Stored data entries
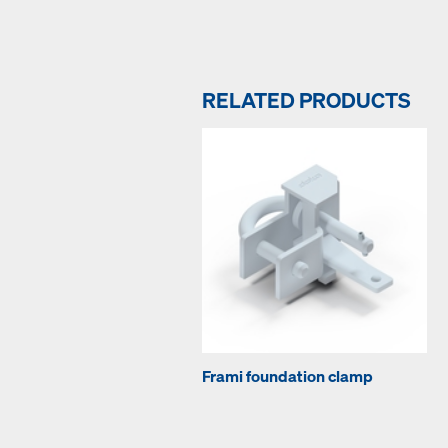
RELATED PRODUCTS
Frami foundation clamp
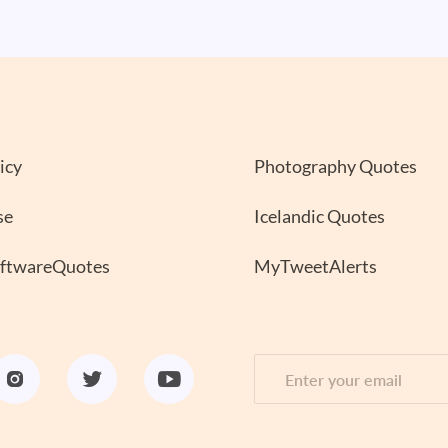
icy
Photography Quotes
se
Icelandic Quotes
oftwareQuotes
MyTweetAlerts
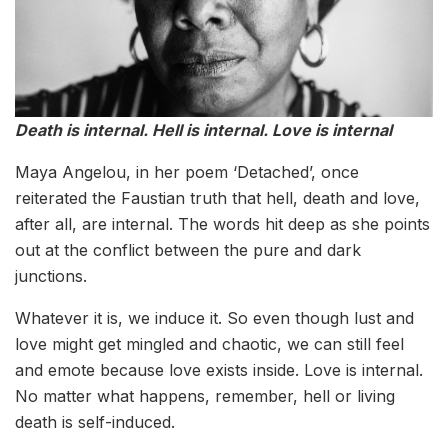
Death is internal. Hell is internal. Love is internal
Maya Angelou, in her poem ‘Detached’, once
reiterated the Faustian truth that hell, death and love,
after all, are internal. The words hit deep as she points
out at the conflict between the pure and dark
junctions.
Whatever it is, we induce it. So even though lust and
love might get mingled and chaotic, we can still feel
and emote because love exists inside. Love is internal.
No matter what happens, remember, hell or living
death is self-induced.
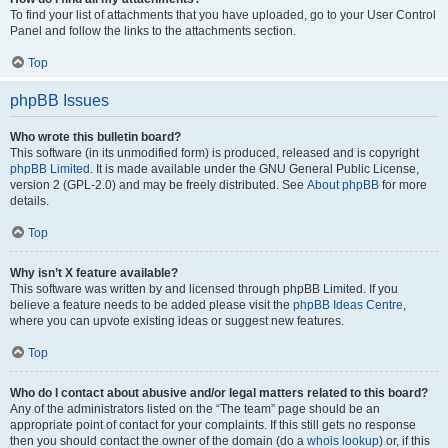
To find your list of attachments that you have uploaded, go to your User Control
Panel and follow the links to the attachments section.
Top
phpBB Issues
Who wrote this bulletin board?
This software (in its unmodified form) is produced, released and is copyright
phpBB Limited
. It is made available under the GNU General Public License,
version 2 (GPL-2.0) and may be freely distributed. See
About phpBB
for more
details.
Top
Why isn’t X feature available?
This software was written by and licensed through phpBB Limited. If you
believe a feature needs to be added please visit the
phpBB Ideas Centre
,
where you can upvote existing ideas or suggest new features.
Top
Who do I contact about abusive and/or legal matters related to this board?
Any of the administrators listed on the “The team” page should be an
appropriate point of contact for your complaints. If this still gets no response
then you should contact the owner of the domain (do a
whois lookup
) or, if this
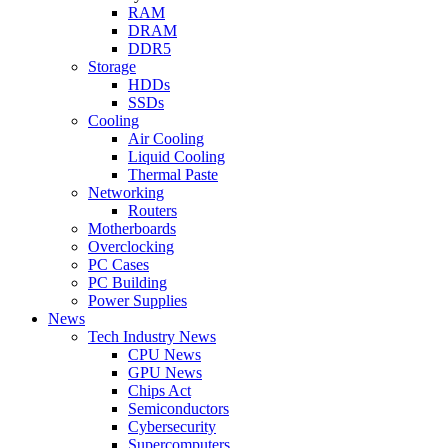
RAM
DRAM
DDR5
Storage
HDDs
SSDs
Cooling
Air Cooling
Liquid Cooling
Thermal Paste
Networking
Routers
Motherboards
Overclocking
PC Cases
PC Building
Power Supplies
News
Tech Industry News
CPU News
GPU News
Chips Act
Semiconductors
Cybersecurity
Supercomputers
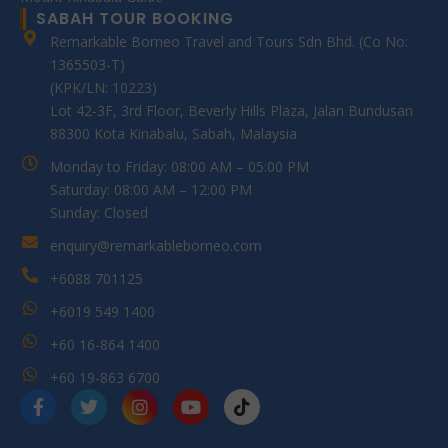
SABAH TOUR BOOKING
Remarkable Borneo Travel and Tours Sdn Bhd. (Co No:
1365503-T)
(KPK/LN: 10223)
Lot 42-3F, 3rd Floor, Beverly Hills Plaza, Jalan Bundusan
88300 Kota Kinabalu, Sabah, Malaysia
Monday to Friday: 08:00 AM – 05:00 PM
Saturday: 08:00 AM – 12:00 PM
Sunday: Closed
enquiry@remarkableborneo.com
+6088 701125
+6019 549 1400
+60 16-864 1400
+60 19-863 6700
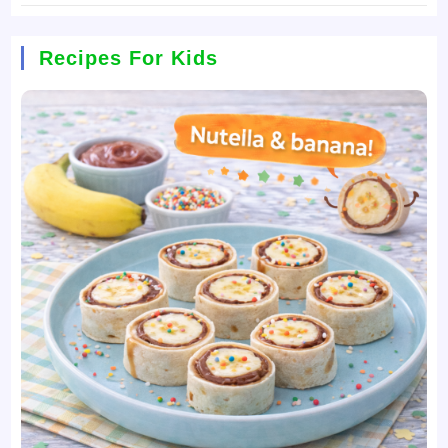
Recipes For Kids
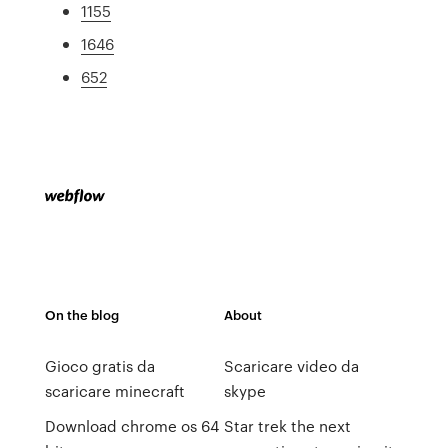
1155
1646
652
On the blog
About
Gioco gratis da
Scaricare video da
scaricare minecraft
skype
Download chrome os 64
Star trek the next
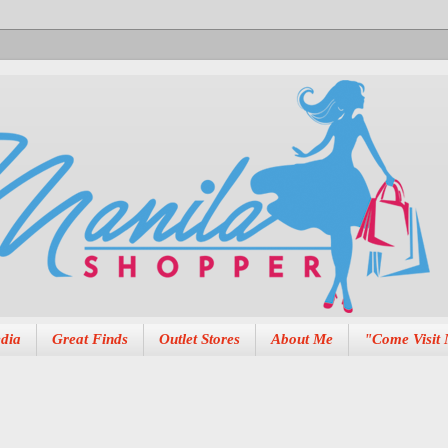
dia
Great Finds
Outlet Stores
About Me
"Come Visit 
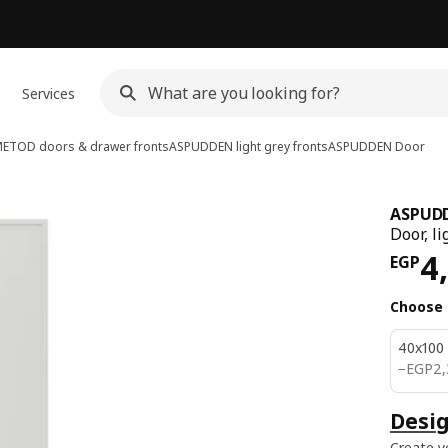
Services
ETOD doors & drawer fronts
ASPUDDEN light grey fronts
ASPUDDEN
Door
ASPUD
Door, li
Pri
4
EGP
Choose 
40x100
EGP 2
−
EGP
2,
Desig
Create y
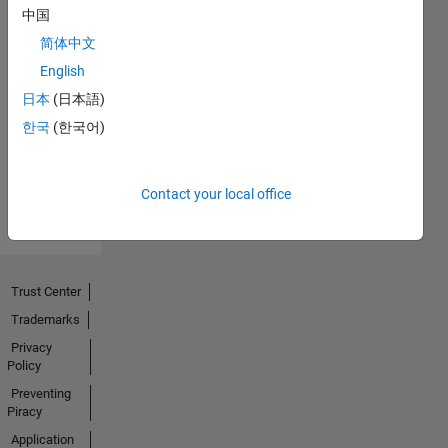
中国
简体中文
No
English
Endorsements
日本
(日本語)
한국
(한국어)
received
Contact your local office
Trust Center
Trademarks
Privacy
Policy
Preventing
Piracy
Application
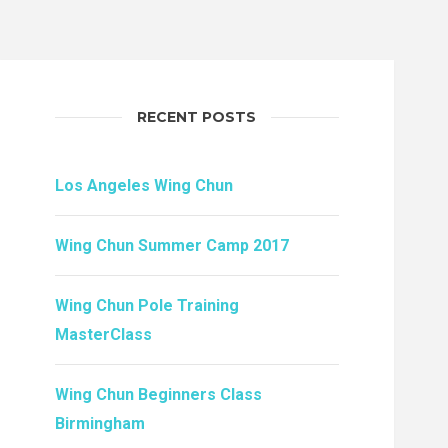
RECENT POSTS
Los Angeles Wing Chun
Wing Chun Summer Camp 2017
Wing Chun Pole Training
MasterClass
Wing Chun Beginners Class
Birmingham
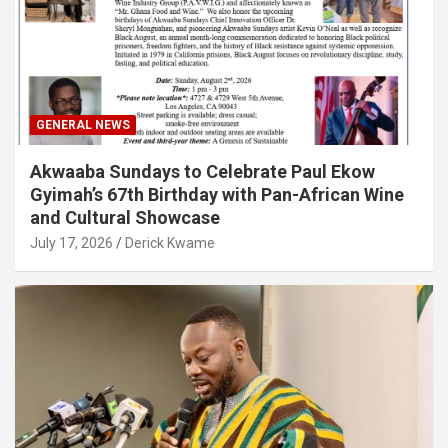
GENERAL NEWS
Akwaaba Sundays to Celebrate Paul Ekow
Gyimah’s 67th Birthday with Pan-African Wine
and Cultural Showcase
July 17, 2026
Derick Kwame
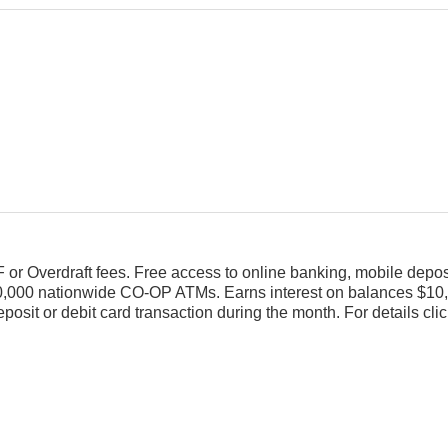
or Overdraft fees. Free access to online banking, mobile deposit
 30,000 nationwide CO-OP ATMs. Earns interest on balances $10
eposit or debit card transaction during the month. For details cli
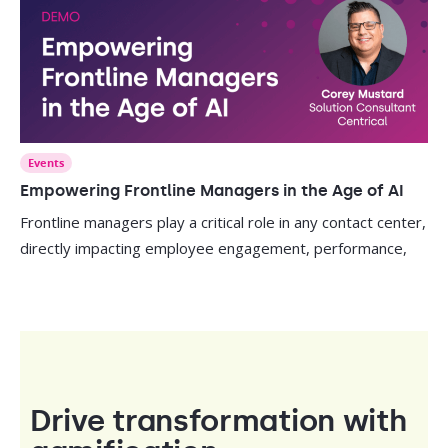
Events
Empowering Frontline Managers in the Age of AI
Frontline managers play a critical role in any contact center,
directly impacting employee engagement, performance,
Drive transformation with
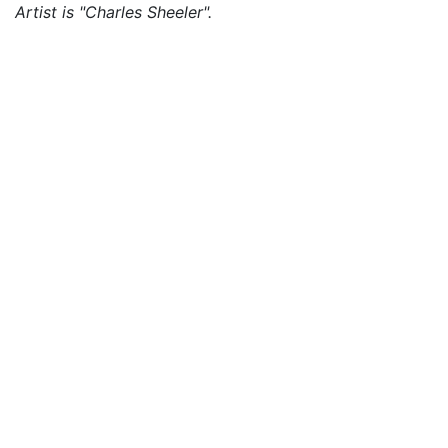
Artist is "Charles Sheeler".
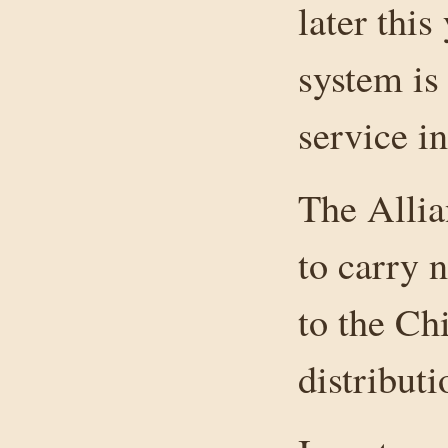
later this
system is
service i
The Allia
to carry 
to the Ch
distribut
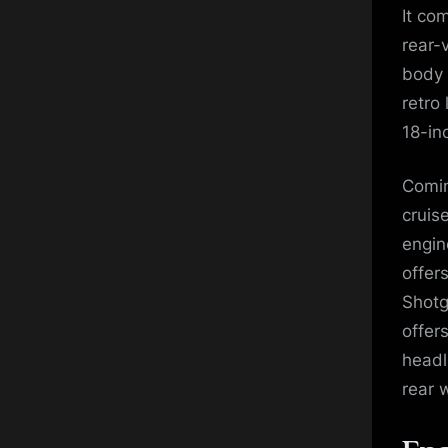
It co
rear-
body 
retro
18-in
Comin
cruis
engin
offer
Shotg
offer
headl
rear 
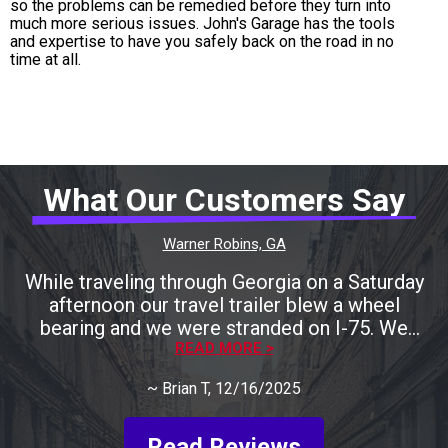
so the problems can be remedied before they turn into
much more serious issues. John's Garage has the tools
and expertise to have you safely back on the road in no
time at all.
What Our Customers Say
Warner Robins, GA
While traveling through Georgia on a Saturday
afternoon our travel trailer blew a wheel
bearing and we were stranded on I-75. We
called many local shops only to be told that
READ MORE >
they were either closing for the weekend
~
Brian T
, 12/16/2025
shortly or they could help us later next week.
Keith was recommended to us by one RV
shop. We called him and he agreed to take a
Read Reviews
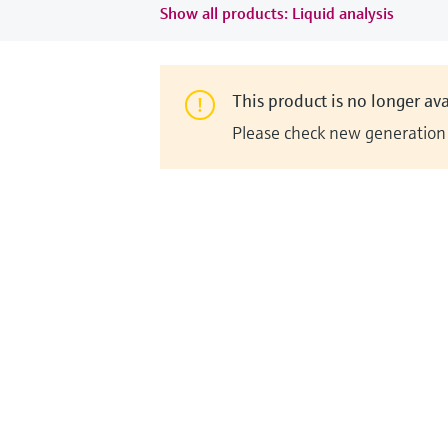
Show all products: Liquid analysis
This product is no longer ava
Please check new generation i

EXERCISE DETAILS: Repeat the records above exactly, from the first line through the line containing "reiterated the Faustian", and leave out the pictures.

RESULT OF THE EXERCISE:
RELATED PRODUCTS
Frami foundation clamp
icy
Photography Quotes
se
Icelandic Quotes
oftwareQuotes
MyTweetAlerts
Death is internal. Hell is internal. Love is internal
Maya Angelou, in her poem ‘Detached’, once
reiterated the Faustian truth that hell, death and love,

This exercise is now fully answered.